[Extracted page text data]

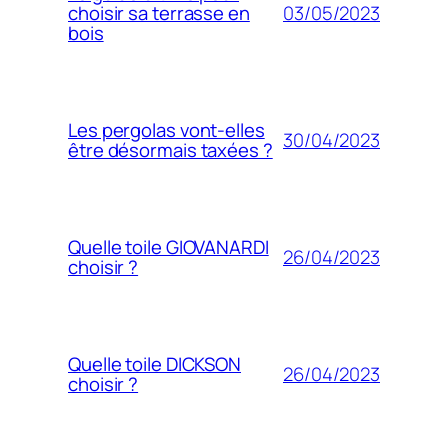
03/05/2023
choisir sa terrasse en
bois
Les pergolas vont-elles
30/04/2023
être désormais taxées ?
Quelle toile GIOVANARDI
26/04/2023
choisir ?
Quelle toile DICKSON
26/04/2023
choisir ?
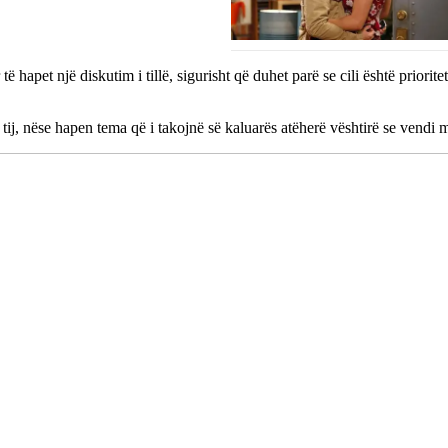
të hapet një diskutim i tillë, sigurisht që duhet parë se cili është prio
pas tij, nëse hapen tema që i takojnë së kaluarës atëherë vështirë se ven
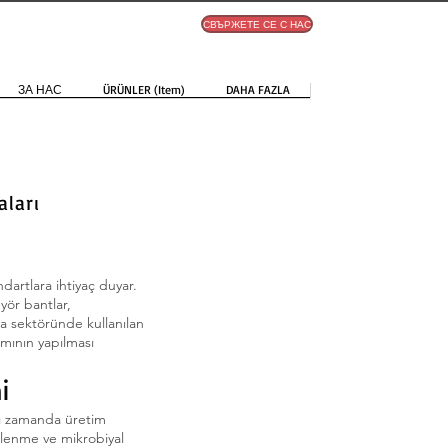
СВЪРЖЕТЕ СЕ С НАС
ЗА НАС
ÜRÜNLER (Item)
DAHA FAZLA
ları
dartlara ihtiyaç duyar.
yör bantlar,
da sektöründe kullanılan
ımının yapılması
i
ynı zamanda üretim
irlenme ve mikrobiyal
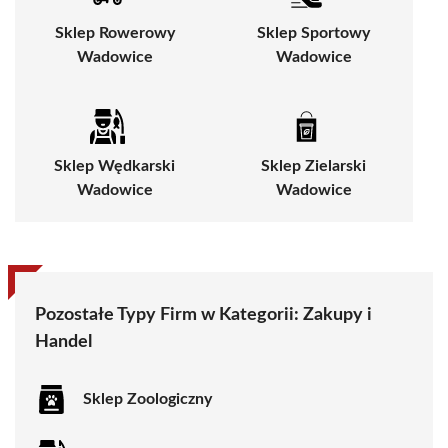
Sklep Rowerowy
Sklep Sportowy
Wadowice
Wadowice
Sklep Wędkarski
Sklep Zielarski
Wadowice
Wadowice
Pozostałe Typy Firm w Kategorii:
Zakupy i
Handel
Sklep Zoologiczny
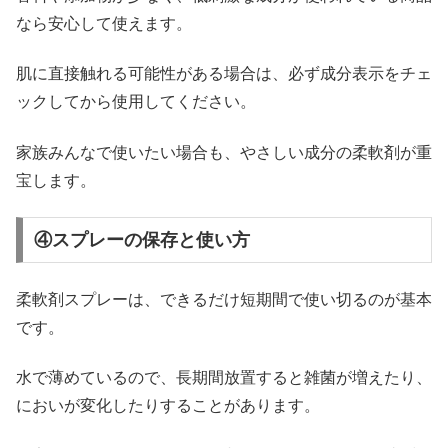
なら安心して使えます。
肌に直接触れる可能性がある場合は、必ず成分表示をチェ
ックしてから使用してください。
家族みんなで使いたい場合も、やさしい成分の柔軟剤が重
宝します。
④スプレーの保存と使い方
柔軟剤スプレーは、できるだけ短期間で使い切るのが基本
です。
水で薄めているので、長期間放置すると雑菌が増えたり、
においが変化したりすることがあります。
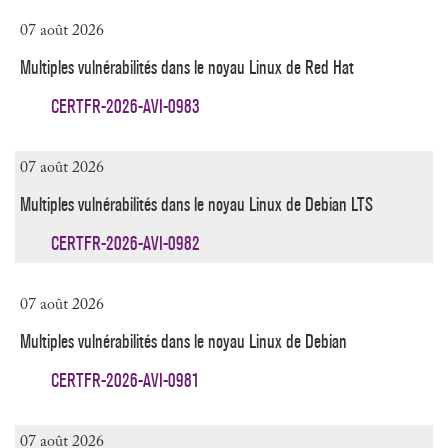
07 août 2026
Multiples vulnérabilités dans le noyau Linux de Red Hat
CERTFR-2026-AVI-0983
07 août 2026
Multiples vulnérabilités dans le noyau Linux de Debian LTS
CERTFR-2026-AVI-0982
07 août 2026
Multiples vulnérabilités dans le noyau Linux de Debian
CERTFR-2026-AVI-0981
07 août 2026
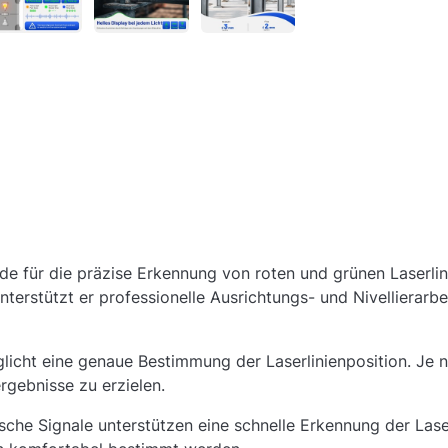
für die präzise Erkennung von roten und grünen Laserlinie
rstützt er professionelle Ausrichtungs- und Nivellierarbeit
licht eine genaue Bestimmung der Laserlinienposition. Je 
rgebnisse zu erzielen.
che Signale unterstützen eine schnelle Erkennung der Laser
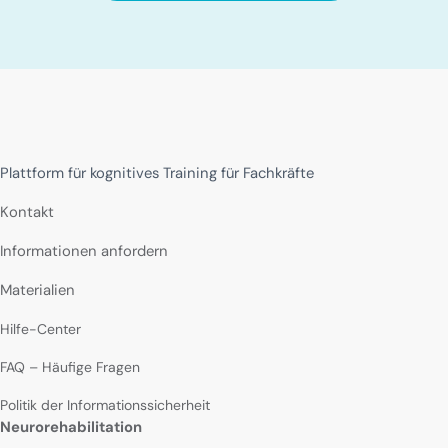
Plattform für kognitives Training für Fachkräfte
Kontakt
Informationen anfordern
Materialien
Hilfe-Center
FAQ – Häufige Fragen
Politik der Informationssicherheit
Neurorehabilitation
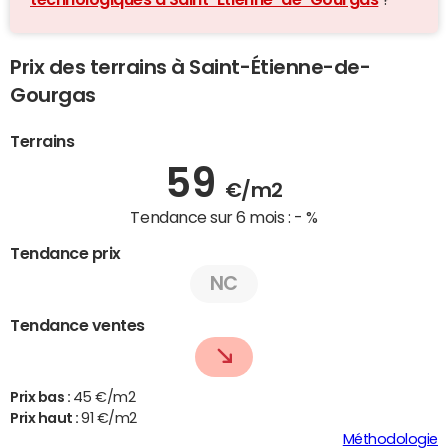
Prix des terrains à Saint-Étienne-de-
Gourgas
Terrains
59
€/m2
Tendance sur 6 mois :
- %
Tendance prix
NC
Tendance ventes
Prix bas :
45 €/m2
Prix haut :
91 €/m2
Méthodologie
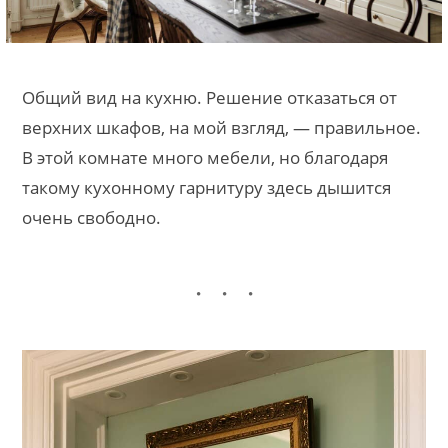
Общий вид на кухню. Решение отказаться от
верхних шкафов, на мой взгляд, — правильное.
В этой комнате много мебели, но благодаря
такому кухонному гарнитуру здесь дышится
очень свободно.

## [Exercise]
Working from the records above, reproduce exactly the lines from the one with "СВЪРЖЕТЕ СЕ С НАС" through the last line, without the pictures.

## [Answer to this exercise]
СВЪРЖЕТЕ СЕ С НАС
ЗА НАС
ÜRÜNLER (Item)
DAHA FAZLA
ları
dartlara ihtiyaç duyar.
yör bantlar,
da sektöründe kullanılan
ımının yapılması
i
ynı zamanda üretim
irlenme ve mikrobiyal
Sklep Rowerowy
Sklep Sportowy
Wadowice
Wadowice
Sklep Wędkarski
Sklep Zielarski
Wadowice
Wadowice
Pozostałe Typy Firm w Kategorii:
Zakupy i
Handel
Sklep Zoologiczny
なら安心して使えます。
肌に直接触れる可能性がある場合は、必ず成分表示をチェ
ックしてから使用してください。
家族みんなで使いたい場合も、やさしい成分の柔軟剤が重
宝します。
④スプレーの保存と使い方
柔軟剤スプレーは、できるだけ短期間で使い切るのが基本
です。
水で薄めているので、長期間放置すると雑菌が増えたり、
においが変化したりすることがあります。
07 août 2026
Multiples vulnérabilités dans le noyau Linux de Red Hat
CERTFR-2026-AVI-0983
07 août 2026
Multiples vulnérabilités dans le noyau Linux de Debian LTS
CERTFR-2026-AVI-0982
07 août 2026
Multiples vulnérabilités dans le noyau Linux de Debian
CERTFR-2026-AVI-0981
07 août 2026
für die präzise Erkennung von roten und grünen Laserlinie
rstützt er professionelle Ausrichtungs- und Nivellierarbeit
licht eine genaue Bestimmung der Laserlinienposition. Je 
rgebnisse zu erzielen.
che Signale unterstützen eine schnelle Erkennung der Laser
Plattform für kognitives Training für Fachkräfte
Kontakt
Informationen anfordern
Materialien
Hilfe-Center
FAQ – Häufige Fragen
Politik der Informationssicherheit
Neurorehabilitation
Prix des terrains à Saint-Étienne-de-
Gourgas
Terrains
59
€/m2
Tendance sur 6 mois :
- %
Tendance prix
NC
Tendance ventes
Prix bas :
45 €/m2
Prix haut :
91 €/m2
Méthodologie
Общий вид на кухню. Решение отказаться от
верхних шкафов, на мой взгляд, — правильное.
В этой комнате много мебели, но благодаря
такому кухонному гарнитуру здесь дышится
очень свободно.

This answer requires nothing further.